I also prepared a quick garlic vinaigrette to pour over the lamb chops:

3 tablespoons olive oil

1 tablespoon red wine vinegar

juice of half a lemon

one large garlic clove, finely minced or pressed

one tablespoon of chopped fresh chives

pinch of kosher salt and some black pepper

I like the idea of a vinaigrette with grilled meats when you don't have time to wait on a marinade. You can use any combination of vinegars/oils/spices/herbs/etc. to add flavor at the very last minute.

The lamb chops cooked quickly, approx 3 or 4 mins per side for medium rare. The veggies took approximately the same out of time. While the chops rested, I diced up the grilled vegetables and tossed them into the cooked quinoa with 1/4 cup or so of chopped fresh chives and a generous pinch of kosher salt and pepper.) I served two double chops a piece alongside a generous pile of the grilled veggie quinoa and passed the garlic vinaigrette at the table to drizzle over top. Lucky for John I wasn't quite ambitious enough to eat both chops so he ended up with left overs for lunch.

With dinner we enjoyed one of my new favorite Malbec's from Layer Cake. The Layer Cake Shiraz has gotten a lot of hype recently however I much prefer the Malbec. Its around $15 a bottle and absolutely fantastic.

Tuesday, April 20, 2010

Grouper Puttanesca

If you're familiar with pasta puttanesca, you know that it has a briny, savory sauce made of tomatoes, olives, capers, onions and such. Many years ago I saw Giada De Laurentiis make a fish dish with a similar combination of cooked vegetables. I can't seem to find her recipe anywhere but I've adapted it a few times into my own since- it comes out a bit differently each time. I found some beautiful, wild-caught grouper at Whole Foods. I purchased a whole filet, approx one inch thick - weighing not quite 1.5 pounds and cut it into three pieces. (My brother in-law Nate was joining us for dinner.) I drizzled it very lightly with olive oil, seasoned it with kosher salt and pepper and placed in a glass baking dish sprayed with Pam.

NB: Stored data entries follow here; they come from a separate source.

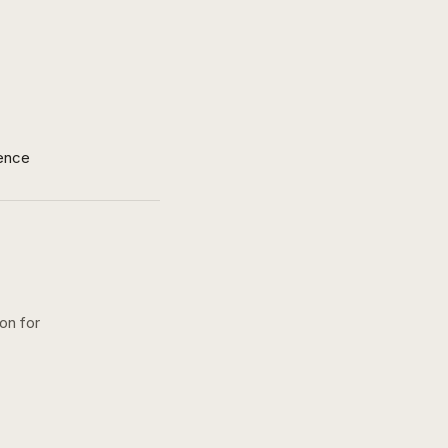
ence
ion for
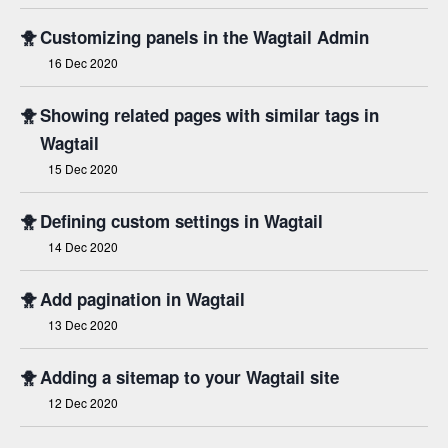
🐥
Customizing panels in the Wagtail Admin
16 Dec 2020
🐥
Showing related pages with similar tags in
Wagtail
15 Dec 2020
🐥
Defining custom settings in Wagtail
14 Dec 2020
🐥
Add pagination in Wagtail
13 Dec 2020
🐥
Adding a sitemap to your Wagtail site
12 Dec 2020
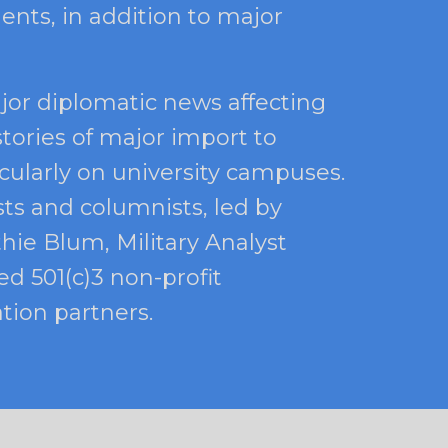
ents, in addition to major
jor diplomatic news affecting
stories of major import to
icularly on university campuses.
sts and columnists, led by
thie Blum, Military Analyst
d 501(c)3 non-profit
tion partners.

Meanwhile I prepared a tomato-based vegetable concoction to serve with the fish: 1 medium yellow onion- thinly sliced 1 medium fennel bulb- top removed and thinly sliced 1 teaspoon of honey 4 cloves of garlic- minced 1/2 teaspoon dried thyme 1/2 cup white wine zest and juice of half a lemon 1 large can of petite diced tomatoes- with the juice 1 tablespoon of capers- drained 1/4 cup of pitted calamata olives- barely chopped 1-2 tablespoons of fennel frawns (the top of the fennel, looks like dill) - chopped I started with some olive oil in large saute pan over medium high heat. I cooked the onion, fennel and honey for 8-10 minutes or until tender and beginning to caramelize. I then added a pinch of kosher salt, some black pepper, the garlic and thyme and cooked 1-2 mins more.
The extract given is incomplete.